Conditions became fantastic during the last few weeks of Japanese occupation. The bandits had their headquarters only twenty miles from Tsingtao, by excellent motor-road, up in the foot-hills of the beautiful Lao-Shan range. They raided the neighborhood at will, and went to town to see the movies whenever the spirit moved them. All they had to do was to stroll down to the Japanese police-box at the edge of the leased territory and telephone a garage in Tsingtao to send them a car. They rode or strutted through the streets like the proverbial walking arsenal; what was worse, they wore uniforms which made them indistinguishable from Chinese soldiers. Once they invited the Chamber of Commerce to ask them to dinner, the Japanese knowing so well about it in advance that they had their secret police among the first arrivals, and instructed that body that the payment of one hundred thousand dollars, the appointment of their chief as garrison commanderand of one thousand of their number as a police force, were essential to the immunity of Tsingtao from their devastations. Then they picked up the local deputy of the provincial Tuchun and the president of the Chamber of Commerce as hostages and motored back to their headquarters with them.

In the end, apparently, they were given a certain sum of money and more or less official standing, as is the custom in China, the land of compromise. But by the time I reached Tsingtao they had been moved to Fangtze, far outside the former leasehold, and the city was well policed by the men in black uniforms and white leggings with which Peking is so familiar. Hand-picked and trained by a European, these constitute one of the best bodies in China, and they had been scattered along the entire line of the Shantung Railway, poorly equipped at first, but armed now, one and all, with brand-new rifles from China’s government arsenals. The ordinary cotton-clad, ill disciplined Chinese soldier was very little in evidence. Now and then a group of them try to board the trains without tickets to the great detriment of this line also; but station-masters have a way of appealing to their good nature, if not to their patriotism, with the strong argument that unless the line pays for itself within five years the Japanese will come back, and then....

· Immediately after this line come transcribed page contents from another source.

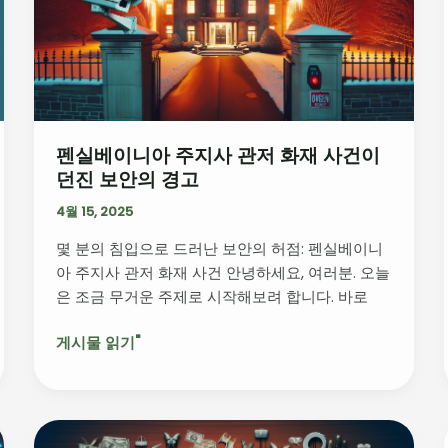
니
아
주
지
사
관
펜실베이니아 주지사 관저 화재 사건이
저
던진 보안의 경고
화
재
4월 15, 2025
사
몇 분의 침입으로 드러난 보안의 허점: 펜실베이니
건
아 주지사 관저 화재 사건 안녕하세요, 여러분. 오늘
이
은 조금 무거운 주제로 시작해보려 합니다. 바로
던
진
게시물 읽기"
보
안
의
경
뉴
고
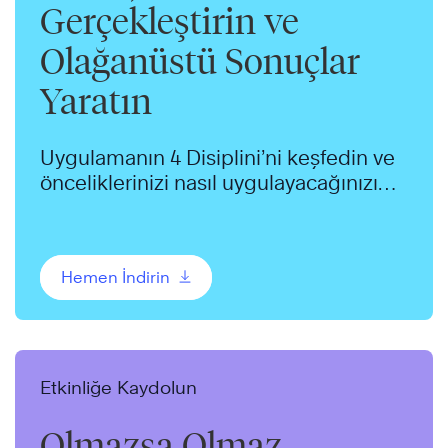
Gerçekleştirin ve
Olağanüstü Sonuçlar
Yaratın
Uygulamanın 4 Disiplini’ni keşfedin ve
önceliklerinizi nasıl uygulayacağınızı
öğrenin.
Hemen İndirin
Etkinliğe Kaydolun
Olmazsa Olmaz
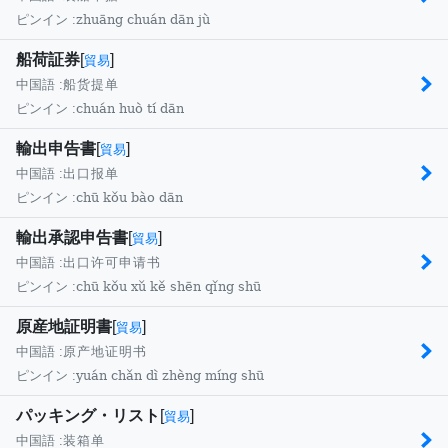
zhuāng chuán dān jù
ピンイン :
船荷証券
[
]
貿易
中国語 :
船货提单
chuán huò tí dān
ピンイン :
輸出申告書
[
]
貿易
中国語 :
出口报单
chū kǒu bào dān
ピンイン :
輸出承認申告書
[
]
貿易
中国語 :
出口许可申请书
chū kǒu xǔ kě shēn qǐng shū
ピンイン :
原産地証明書
[
]
貿易
中国語 :
原产地证明书
yuán chǎn dì zhèng míng shū
ピンイン :
パッキング・リスト
[
]
貿易
中国語 :
装箱单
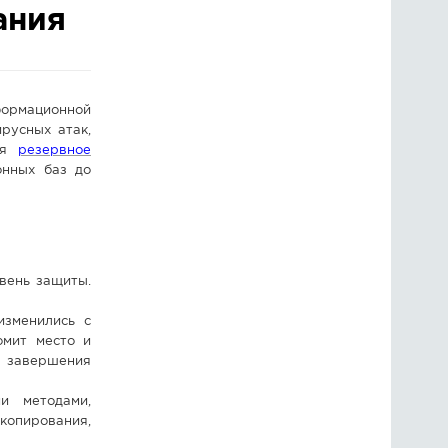
ания
ГОЛОСОВАНИЯ
ПРЕДЛОЖИТЬ НОВОСТЬ
формационной
ФОТО
русных атак,
дня
резервное
онных баз до
вень защиты.
изменились с
омит место и
я завершения
и методами,
копирования,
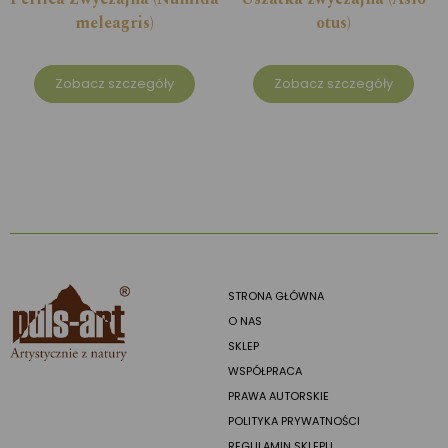
meleagris)
otus)
Zobacz szczegóły
Zobacz szczegóły
STRONA GŁÓWNA
O NAS
SKLEP
WSPÓŁPRACA
PRAWA AUTORSKIE
POLITYKA PRYWATNOŚCI
REGULAMIN SKLEPU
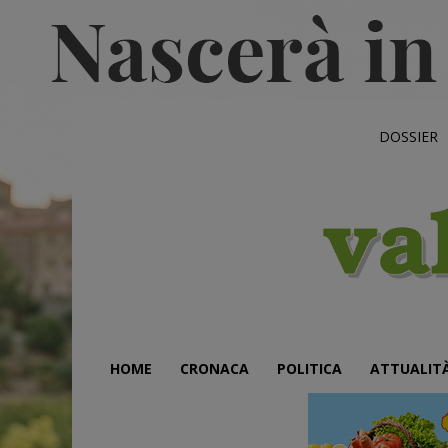
DOSSIER
HOME
CRONACA
POLITICA
ATTUALIT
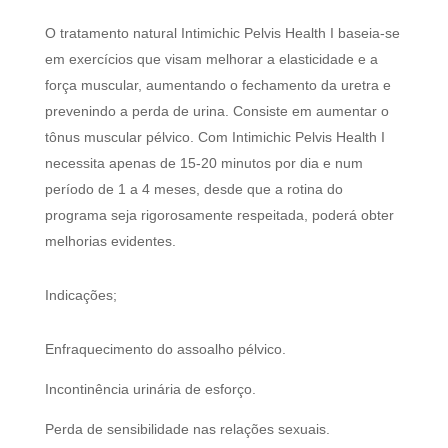
O tratamento natural Intimichic Pelvis Health I baseia-se
em exercícios que visam melhorar a elasticidade e a
força muscular, aumentando o fechamento da uretra e
prevenindo a perda de urina. Consiste em aumentar o
tônus ​​muscular pélvico. Com Intimichic Pelvis Health I
necessita apenas de 15-20 minutos por dia e num
período de 1 a 4 meses, desde que a rotina do
programa seja rigorosamente respeitada, poderá obter
melhorias evidentes.
Indicações;
Enfraquecimento do assoalho pélvico.
Incontinência urinária de esforço.
Perda de sensibilidade nas relações sexuais.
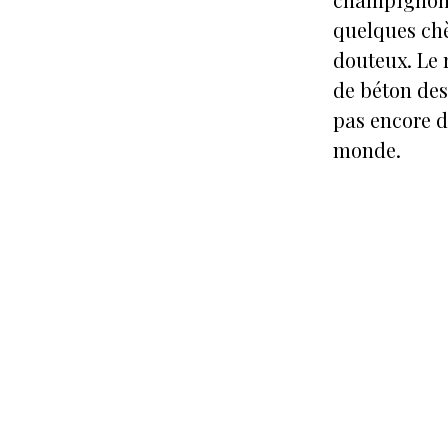
quelques chè
douteux. Le 
de béton des
pas encore d
monde.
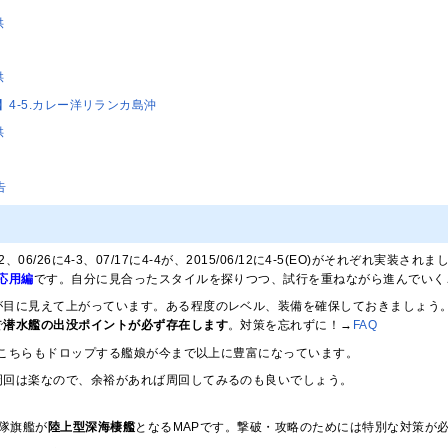
供
供
tion】4-5.カレー洋リランカ島沖
供
告
1,4-2、06/26に4-3、07/17に4-4が、2015/06/12に4-5(EO)がそれぞれ実装され
応用編
です。自分に見合ったスタイルを探りつつ、試行を重ねながら進んでいく
が目に見えて上がっています。ある程度のレベル、装備を確保しておきましょう
で
潜水艦の出没ポイントが必ず存在します
。対策を忘れずに！→
FAQ
こちらもドロップする艦娘が今まで以上に豊富になっています。
周回は楽なので、余裕があれば周回してみるのも良いでしょう。
艦隊旗艦が
陸上型深海棲艦
となるMAPです。撃破・攻略のためには特別な対策が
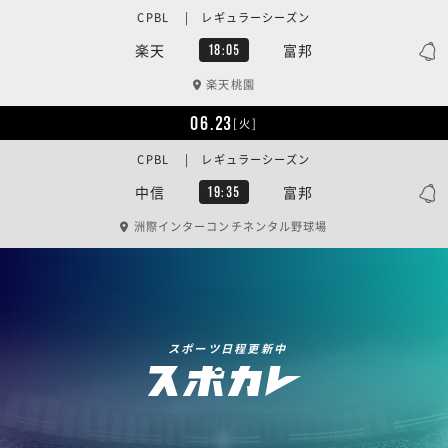
CPBL | レギュラーシーズン
楽天
富邦
18:05
楽天桃園
06.23
[火]
CPBL | レギュラーシーズン
中信
富邦
19:35
洲際インターコンチネンタル野球場
スポーツ日程更新中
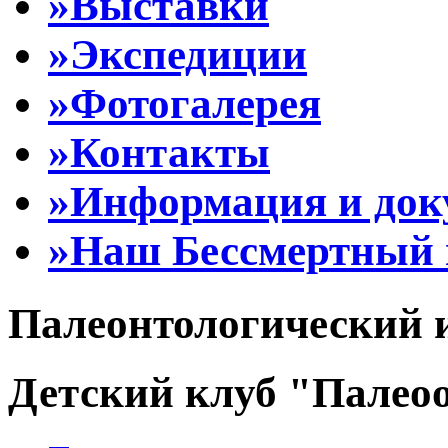
»Выставки
»Экспедиции
»Фотогалерея
»Контакты
»Информация и до
»Наш Бессмертный 
Палеонтологический 
Детский клуб "Палеоо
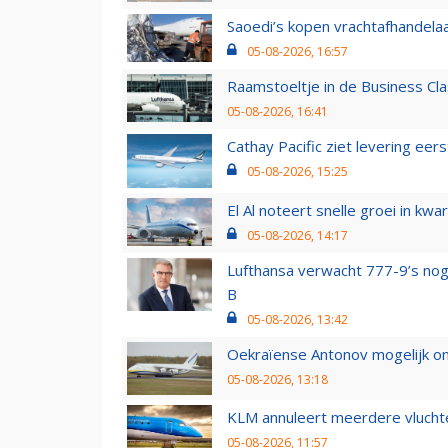
Saoedi’s kopen vrachtafhandelaa
05-08-2026, 16:57
Raamstoeltje in de Business Cla
05-08-2026, 16:41
Cathay Pacific ziet levering ee
05-08-2026, 15:25
El Al noteert snelle groei in k
05-08-2026, 14:17
Lufthansa verwacht 777-9’s nog
B
05-08-2026, 13:42
Oekraïense Antonov mogelijk on
05-08-2026, 13:18
KLM annuleert meerdere vluchte
05-08-2026, 11:57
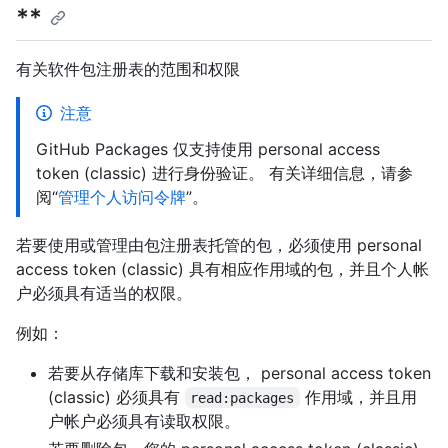
**
有关软件包注册表的范围和权限
注意
GitHub Packages 仅支持使用 personal access
token (classic) 进行身份验证。 有关详细信息，请参
阅“
管理个人访问令牌
”。
若要使用或管理由包注册表托管的包，必须使用 personal
access token (classic) 具有相应作用域的包，并且个人帐
户必须具有适当的权限。
例如：
若要从存储库下载和安装包， personal access token
(classic) 必须具有
作用域，并且用
read:packages
户帐户必须具有读取权限。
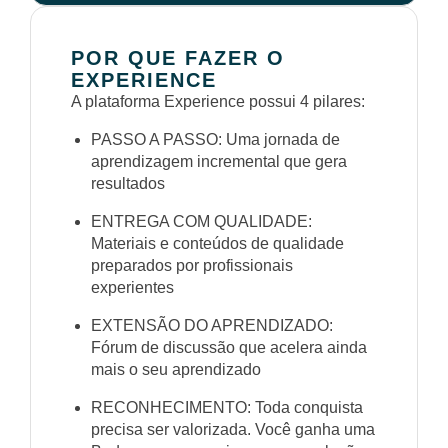
POR QUE FAZER O
EXPERIENCE
A plataforma Experience possui 4 pilares:
PASSO A PASSO: Uma jornada de
aprendizagem incremental que gera
resultados
ENTREGA COM QUALIDADE:
Materiais e conteúdos de qualidade
preparados por profissionais
experientes
EXTENSÃO DO APRENDIZADO:
Fórum de discussão que acelera ainda
mais o seu aprendizado
RECONHECIMENTO: Toda conquista
precisa ser valorizada. Você ganha uma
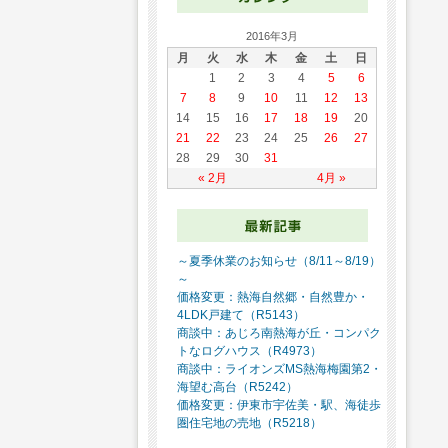
2016年3月
月
火
水
木
金
土
日
1
2
3
4
5
6
7
8
9
10
11
12
13
14
15
16
17
18
19
20
21
22
23
24
25
26
27
28
29
30
31
« 2月
4月 »
～夏季休業のお知らせ（8/11～8/19）
～
価格変更：熱海自然郷・自然豊か・
4LDK戸建て（R5143）
商談中：あじろ南熱海が丘・コンパク
トなログハウス（R4973）
商談中：ライオンズMS熱海梅園第2・
海望む高台（R5242）
価格変更：伊東市宇佐美・駅、海徒歩
圏住宅地の売地（R5218）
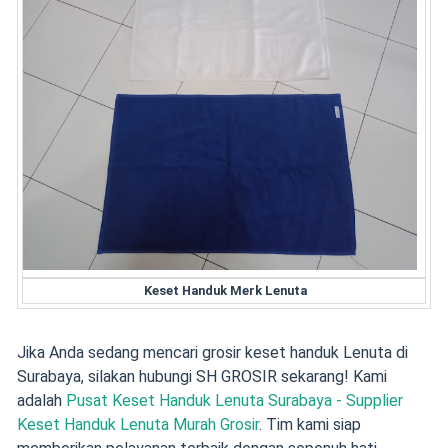
Keset Handuk Merk Lenuta
Jika Anda sedang mencari grosir keset handuk Lenuta di
Surabaya, silakan hubungi SH GROSIR sekarang! Kami
adalah
Pusat Keset Handuk Lenuta Surabaya - Supplier
Keset Handuk Lenuta Murah Grosir
. Tim kami siap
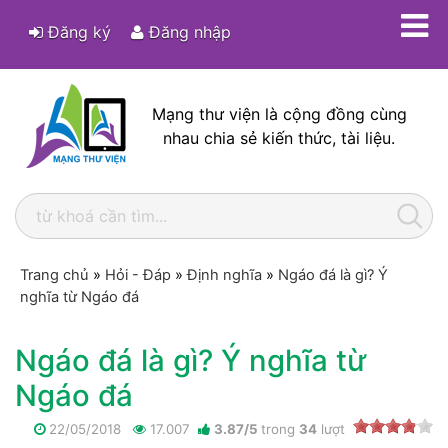
Đăng ký
Đăng nhập
Mạng thư viện là cộng đồng cùng
nhau chia sẻ kiến thức, tài liệu.
Trang chủ
»
Hỏi - Đáp
»
Định nghĩa
»
Ngáo đá là gì? Ý
nghĩa từ Ngáo đá
Ngáo đá là gì? Ý nghĩa từ
Ngáo đá
22/05/2018
17.007
3.87
/
5
trong
34
lượt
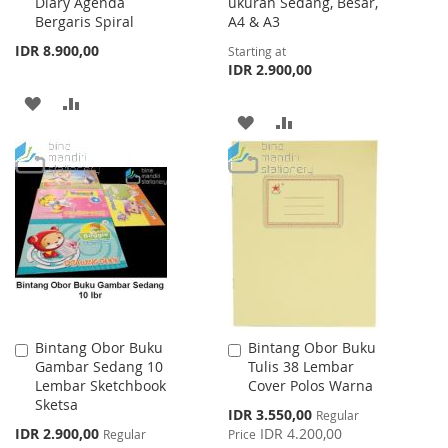
Diary Agenda
ukuran Sedang, Besar,
Bergaris Spiral
A4 & A3
IDR 8.900,00
Starting at
IDR 2.900,00
ADD
ADD
ADD
ADD
TO
TO
TO
TO
WISH
COMPARE
WISH
COMPARE
LIST
LIST
Bintang Obor Buku
Bintang Obor Buku
Add
Add
Gambar Sedang 10
Tulis 38 Lembar
to
to
Lembar Sketchbook
Cover Polos Warna
Cart
Cart
Sketsa
Special
IDR 3.550,00
Regular
Price
Special
IDR 2.900,00
IDR 4.200,00
Regular
Price
Price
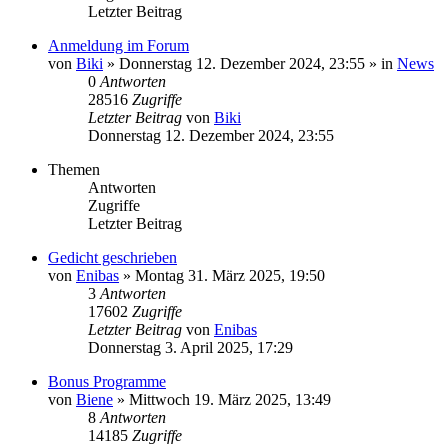
Letzter Beitrag
Anmeldung im Forum
von
Biki
»
Donnerstag 12. Dezember 2024, 23:55
» in
News
0
Antworten
28516
Zugriffe
Letzter Beitrag
von
Biki
Donnerstag 12. Dezember 2024, 23:55
Themen
Antworten
Zugriffe
Letzter Beitrag
Gedicht geschrieben
von
Enibas
»
Montag 31. März 2025, 19:50
3
Antworten
17602
Zugriffe
Letzter Beitrag
von
Enibas
Donnerstag 3. April 2025, 17:29
Bonus Programme
von
Biene
»
Mittwoch 19. März 2025, 13:49
8
Antworten
14185
Zugriffe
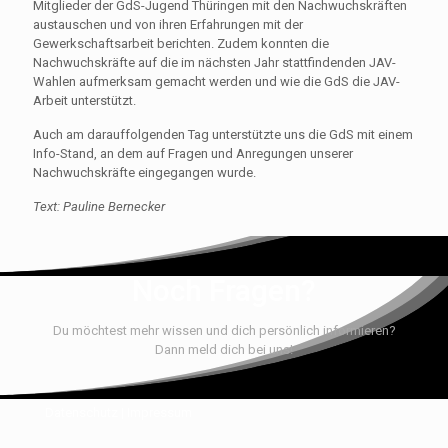
Mitglieder der GdS-Jugend Thüringen mit den Nachwuchskräften
austauschen und von ihren Erfahrungen mit der
Gewerkschaftsarbeit berichten. Zudem konnten die
Nachwuchskräfte auf die im nächsten Jahr stattfindenden JAV-
Wahlen aufmerksam gemacht werden und wie die GdS die JAV-
Arbeit unterstützt.
Auch am darauffolgenden Tag unterstützte uns die GdS mit einem
Info-Stand, an dem auf Fragen und Anregungen unserer
Nachwuchskräfte eingegangen wurde.
Text: Pauline Bernecker
Noch Fragen?
Du möchtest mehr wissen und dich persönlich informieren?
Dann meld dich bei uns!
Datenschutz
|
Impressum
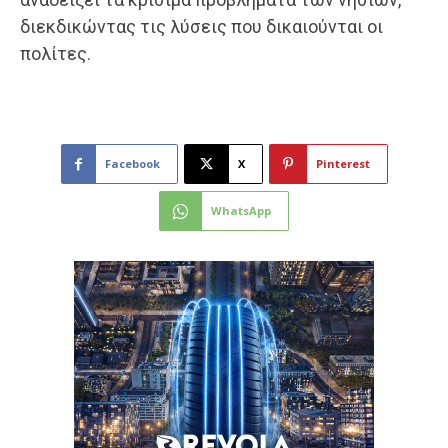
διεκδικώντας τις λύσεις που δικαιούνται οι
πολίτες.
Facebook
X
Pinterest
WhatsApp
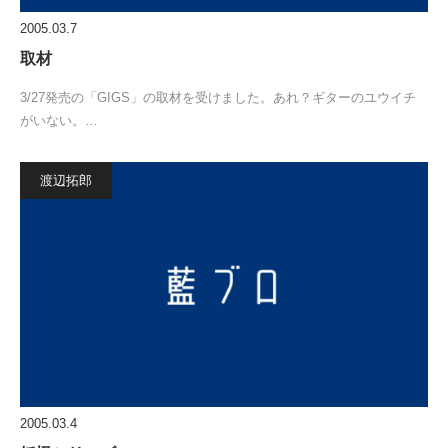
2005.03.7
取材
3/27発売の「GIGS」の取材を受けました。あれ？ギターのユウイチ
がいない。…
渡辺拓郎
2005.03.4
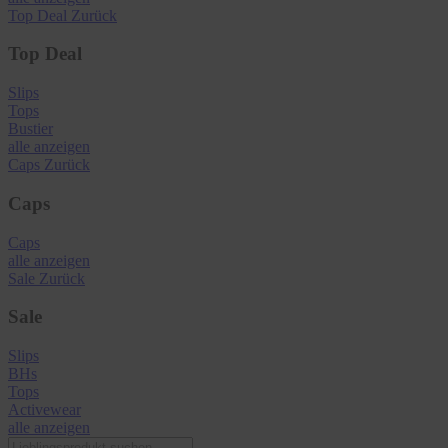
Top Deal
Zurück
Top Deal
Slips
Tops
Bustier
alle anzeigen
Caps
Zurück
Caps
Caps
alle anzeigen
Sale
Zurück
Sale
Slips
BHs
Tops
Activewear
alle anzeigen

Bismarck Strasse became Ryojun Machi and in its turn will no doubt be this or that Ta Chieh, perhaps without even the concession of naming it in Roman letters which the Japanese granted to the West. The contrast between the blue sea and the clean red roofs may grow more and more dim under slack Chinese rule, and Tsingtao may sink back into the slough from which Germany rescued it. But it is not likely, for the Chinese are on their metal. True, there is already the curse of useless politicians and military pressure in the highest offices, but a Yale graduate in forestry is in charge of continuing the good work of the Germans and the Japanese in spreading the gospel of reforestation, and other branches of the new Government are in equally competent and progressive hands. There is great need in China for officials to take up economics as a part of government, especially to establish some continuity of plan which will carry on in spite of the disruptions of political changes; and ready-made Tsingtao is an excellent place for them to begin to practise. The people may reassert their centuries of training and pilfer all the trees, as some were already beginning to carry off the brushwood contrary to rules, as they cut even the trees about their graves when hard pressed, for only theirConfucianism stands guard over the few groves that are left in the land. Or they may, as some of the enthusiastic young officials of the former leased territory announce, make Tsingtao more important than either Tientsin or Shanghai, by pushing new railways back into the interior beyond Tzinan and draining even the Yang Tze of its natural carrying-power. More likely the future will be somewhere between these two extremes, with a certain Chinese indifference to small comforts and strict cleanliness somewhat marring in the eyes of the West a port which in the main will retain much that it has learned during its quarter of a century of sterner foreign tutelage.